▸ Instructions for the task: Go over each line of the entries below, count those with "manager", and give only the count.

[Records drawn from a dataset]
━━━━━━

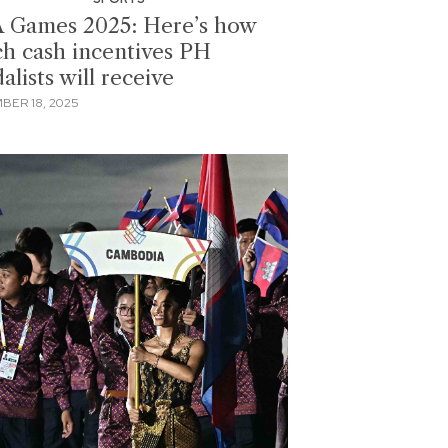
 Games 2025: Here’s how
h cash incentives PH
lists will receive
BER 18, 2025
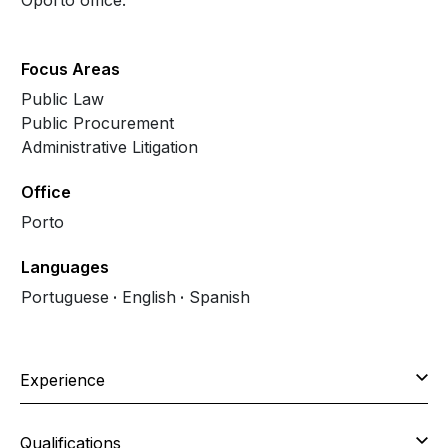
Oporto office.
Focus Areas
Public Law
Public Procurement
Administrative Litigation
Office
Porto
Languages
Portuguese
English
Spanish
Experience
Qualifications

━━━━━━

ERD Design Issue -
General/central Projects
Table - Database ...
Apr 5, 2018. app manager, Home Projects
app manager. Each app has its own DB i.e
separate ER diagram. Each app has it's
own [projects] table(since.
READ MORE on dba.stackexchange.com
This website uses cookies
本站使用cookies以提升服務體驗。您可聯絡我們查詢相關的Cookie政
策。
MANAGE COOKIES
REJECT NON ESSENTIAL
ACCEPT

━━━━━━

▸ Written answer: 2